Doch in religiös vermeintlich unübersichtlicher oder nebliger Zeit bekommt das Wort einen neuen Anstrich. „…man weiss nicht, was man heute glauben soll“ ist jetzt nicht mehr Ausdruck verwirrten Staunens, sondern Feststellung. Man weiss doch nicht mehr, was man glauben soll. Und ja, es ist auch nicht so wichtig.
Hauptsache schön verschieden sind die Meinungen und Hauptsache, was du glaubst, entspricht dir total ganz. Hauptsache du. Hauptsache etwas anders, als der neben dir, Hauptsache divers.
Mit Blick auf die alten Berichte der Bibel, mit Blick auf Paulus müsste man aber sagen: Doch, das weiss man. Man weiss, was man glauben soll.
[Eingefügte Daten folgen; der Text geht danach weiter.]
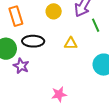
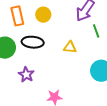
yellow circle: (54, 11) -> (43, 15), moved
purple star: (21, 66) -> (26, 75), moved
Gewiss, wird man jetzt einwenden: Damals war das noch möglich. Die Menschen waren ja unaufgeklärt, technisch nicht versiert und sie hatten nicht einmal Internet. Ja gibt es denn sowas? Wie konnte man vor 2000 überhaupt überleben.
Die Welt, in die der Apostel Paulus seinen 1. Korinterbrief schrieb, war allerdings schon damals schön divers. Die von den Römern 146 v.Chr. zerstörte alte griechische Stadt Korinth – weil die Griechen meinten, man könnte mit dem Achäerbund nochmals an Alexander der Grossen anknüpfen und mit Hilfe eines Papiers Grossmacht spielen – diese Stadt wurde 100 Jahre nach ihrer Zerstörung wieder aufgebaut. Auch unter römischer Aufsicht, weil es eben am Golf von Korinth eine Stadt brauchte. Und sie wurde gleich zu einem Schmelztigel von allem, gleichwohl Sinnvolles wie Sinnloses traf sich dort.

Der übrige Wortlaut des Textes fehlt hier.